Le Dr André Cavaillon, responsable au Ministère de l'Hygiène publique, spécialisé dans la prévention du péril vénérien, en est convaincu. Le film Il était une fois trois amis lui paraît exemplaire à ce titre, par l'efficacité de son exposé et son choix de la fiction pour le présenter : "Ce n'est pas uniquement le genre documentaire qui doit uniquement instruire le public. Il faut faire en sorte que le public soit presque inconscient qu'il est en train d'assister à un film d'instruction. Quoique des films dramatiques de ce type soient difficiles à faire, ils peuvent être faits, comme le prouve l'expérience (ainsi Il était une fois trois amis, œuvre du Dr Devraigne, chef de la maternité Laribosière, et de Benoit-Lévy.)" (Dr André Cavaillon, Le cinéma et les campagnes contre les maladies vénériennes).

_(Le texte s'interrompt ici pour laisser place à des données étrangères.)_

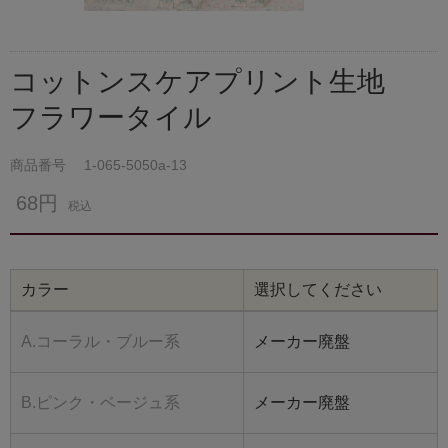
コットンスケアプリント生地
フラワータイル
商品番号
1-065-5050a-13
68円
税込
カラー
選択してください
A.コーラル・ブルー系
メーカー廃盤
B.ピンク・ベージュ系
メーカー廃盤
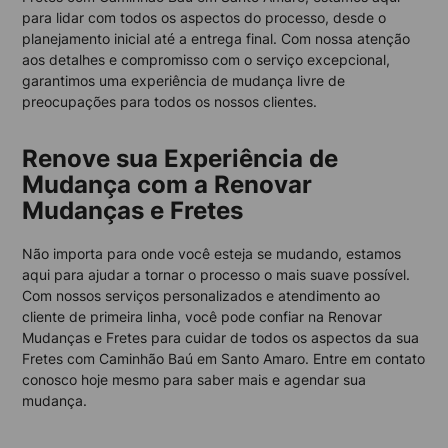
para lidar com todos os aspectos do processo, desde o
planejamento inicial até a entrega final. Com nossa atenção
aos detalhes e compromisso com o serviço excepcional,
garantimos uma experiência de mudança livre de
preocupações para todos os nossos clientes.
Renove sua Experiência de
Mudança com a Renovar
Mudanças e Fretes
Não importa para onde você esteja se mudando, estamos
aqui para ajudar a tornar o processo o mais suave possível.
Com nossos serviços personalizados e atendimento ao
cliente de primeira linha, você pode confiar na Renovar
Mudanças e Fretes para cuidar de todos os aspectos da sua
Fretes com Caminhão Baú em Santo Amaro. Entre em contato
conosco hoje mesmo para saber mais e agendar sua
mudança.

Syphilis et contexte militaire
Avec la Première Guerre mondiale, la recrudescence de pathologies infectieuses dans le milieu militaire comme la blennorragie et la syphilis a imposé d’ajouter, au moyen de la propagande sanitaire, une nouvelle guerre à celle qui se traduit par le conflit armé. La peur de la sanction ou de la stigmatisation poussait les soldats infectés à ne pas déclarer leur situation, différant de cette façon le traitement nécessaire et favorisant le cycle de contamination. Afin de les inviter à se manifester, les autorités ont senti la nécessité d’adopter un discours compréhensif à leur égard, compte tenu de leur éloignement de leurs familles.